Berne - Jonglierwerkstatt, Fitnesstest, Flaschenfußball, Musikworkshop und leckere Verpflegung waren die Zutaten für ein gelungenes Sommerfest im Berner Jugendtreff. Trotz der hohen Temperaturen waren viele Gäste der Einladung gefolgt, freute sich Christian Brechlin-Wenke, der im Oktober 2015 die Leitung der Einrichtung des CVJM-Sozialwerks Wesermarsch übernommen hat.

Aber statt bei Martin Schmeißer vom Stedinger Turnverein um die Wette Liegestütze oder Seilsprünge zu machen, zog es die Mehrzahl der jungen Leute vor, im Gruppenraum mit Hendrik Meinardus von der Musikschule Steenken im Gruppenraum zu rocken, beim „Spielefant“ unter kühlen Bäumen ein paar Bälle durch die Luft zu wirbeln oder einfach entspannt miteinander zu klönen an der schattigen Hauswand.

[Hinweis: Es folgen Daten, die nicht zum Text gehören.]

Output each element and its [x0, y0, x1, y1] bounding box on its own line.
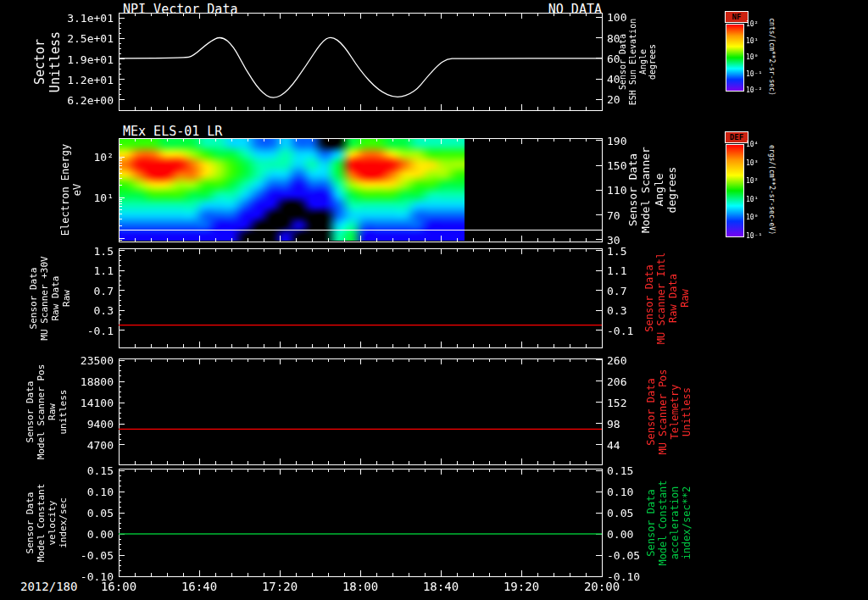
colorbar-tick-label: 10¹ [746, 195, 758, 203]
colorbar-tick-label: 10⁻¹ [746, 232, 762, 240]
colorbar-tick-label: 10⁴ [746, 141, 758, 148]
colorbar-tick-label: 10⁰ [746, 53, 758, 61]
x-tick-label: 18:40 [423, 580, 459, 593]
y-tick-label-right: 0.7 [607, 284, 646, 297]
y-tick-label-right: 0.00 [607, 528, 646, 541]
colorbar-tick-label: 10² [746, 177, 758, 185]
y-axis-label-left-npi-vector-data: Sector Unitless [33, 31, 63, 92]
y-tick-label-right: 0.10 [607, 486, 646, 498]
y-axis-label-right-mu-scanner-30v: Sensor Data MU Scanner Intl Raw Data Raw [643, 252, 692, 343]
y-tick-label-right: 1.1 [607, 264, 646, 277]
x-tick-label: 16:40 [181, 580, 217, 593]
y-axis-label-right-npi-vector-data: Sensor Data ESH Sun Elevation Angle degr… [618, 18, 658, 104]
colorbar-tick-label: 10⁻¹ [746, 69, 762, 77]
plot-svg [0, 0, 868, 600]
x-tick-label: 19:20 [504, 580, 539, 593]
y-tick-label-right: 152 [607, 396, 646, 408]
y-axis-label-left-model-scanner-pos: Sensor Data Model Scanner Pos Raw unitle… [25, 364, 70, 459]
y-tick-label-right: 1.5 [607, 244, 646, 257]
y-tick-label-right: 0.05 [607, 507, 646, 519]
y-tick-label-left: 0.15 [51, 464, 114, 477]
y-tick-label-right: 190 [607, 134, 646, 147]
panel-frame-mu-scanner-30v [119, 248, 602, 347]
panel-frame-mex-els-01-lr [119, 138, 602, 242]
y-tick-label-right: 44 [607, 438, 646, 451]
y-axis-label-left-mu-scanner-30v: Sensor Data MU Scanner +30V Raw Data Raw [29, 256, 73, 340]
colorbar-tick-label: 10⁻² [746, 86, 762, 94]
y-axis-label-right-model-constant-velocity: Sensor Data Model Constant acceleration … [645, 480, 693, 565]
panel-frame-model-scanner-pos [119, 358, 602, 464]
x-tick-label: 20:00 [584, 580, 620, 593]
plot-window: NPI Vector Data NO DATA MEx ELS-01 LR 20… [0, 0, 868, 600]
x-tick-label: 18:00 [342, 580, 378, 593]
y-axis-label-left-model-constant-velocity: Sensor Data Model Constant velocity inde… [25, 483, 70, 562]
panel-frame-npi-vector-data [119, 13, 602, 110]
series-sector-curve [119, 37, 602, 97]
y-tick-label-right: -0.05 [607, 549, 646, 562]
x-tick-label: 16:00 [101, 580, 136, 593]
colorbar-tick-label: 10⁰ [746, 214, 758, 221]
y-tick-label-right: -0.1 [607, 324, 646, 336]
y-axis-label-left-mex-els-01-lr: Electron Energy eV [59, 144, 83, 236]
panel-frame-model-constant-velocity [119, 469, 602, 576]
colorbar-tick-label: 10¹ [746, 36, 758, 44]
y-axis-label-right-mex-els-01-lr: Sensor Data Model Scanner Angle degrees [626, 147, 678, 233]
y-tick-label-right: 260 [607, 353, 646, 366]
x-tick-label: 17:20 [262, 580, 298, 593]
y-tick-label-left: 3.1e+01 [51, 12, 114, 25]
y-tick-label-right: 98 [607, 417, 646, 430]
colorbar-tick-label: 10² [746, 20, 758, 28]
y-axis-label-right-model-scanner-pos: Sensor Data MU Scanner Pos Telemetry Uni… [645, 369, 693, 454]
colorbar-tick-label: 10³ [746, 158, 758, 166]
y-tick-label-left: 1.5 [51, 244, 114, 257]
y-tick-label-right: 0.15 [607, 464, 646, 477]
y-tick-label-left: 6.2e+00 [51, 93, 114, 106]
y-tick-label-right: 0.3 [607, 304, 646, 317]
y-tick-label-right: 206 [607, 375, 646, 387]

Nach knapp elf Monaten im Amt ist die Bilanz von Chris, wie er von „seinen“ Jugendlichen“ gerufen wird, positiv. Zum festen Anlaufpunkt am Nachmittag für durchschnittlich 17 bis 18 Berner Teenager pro Tag sei das „JUZ“ geworden. Ganz besonders beliebt sei bei den 12-bis 18-Jährigen der wöchentliche Kochtag, bei dem immer wieder Rezepte der Jugendlichen mit Migrationshintergrund auf den Tisch kommen. „Essen geht nicht nur durch den Magen, sondern ist auch ein Stück Heimat“, sagt der 26-Jährige.

Großen Wert legt er auf Strukturen und Regeln – und das komme bestens bei den jungen Leuten an, die von montags bis freitags im Jugendtreff eine Runde Billard spielen, kickern, Musik machen oder einen der beiden Computer nutzen. Aber auch Ausflüge, Präventionsarbeit, Hilfe beim Erarbeiten eines strukturierten Tagesablaufs oder Unterstützung beim Schreiben von Bewerbungen gehören genauso zu der Jugendarbeit wie ein offenes Ohr bei Problemen.

Nach einem Schultag ist allerdings zu viel Programm nicht erwünscht. „Wir sind hier schließlich eine Freizeitstätte. Die Kinder sollen hier lernen, sich selber zu organisieren“, so Christian Brechlin-Wenke.

Nachdem in den ersten Monaten der Anteil ausländischer Jugendlicher deutlich überwog, hält er sich nun die Waage. Neben Deutsch gehöre der Austausch auf Englisch zum Alltag. Manch Jugendlicher musste da erst einmal lernen, die Scheu abzulegen, sich in dieser Sprache zu verständigen. Und wenn die sprachliche Verständigung nicht klappt, dann würden Mimik und Gestik zur Hilfe genommen. Eine große Hilfe seien zwei Brüder, die Arabisch, zwei kurdische Dialekte, Englisch und etwas Deutsch sprechen, lobte der Einrichtungsleiter.

Die nächste große Aktion wird die Verschönerung des Jugendtreffs sein. Im September kommt ein Graffiti-Sprayer, der gemeinsam mit den Jugendlichen nach deren Entwürfen das Treppenhaus neu gestalten wird.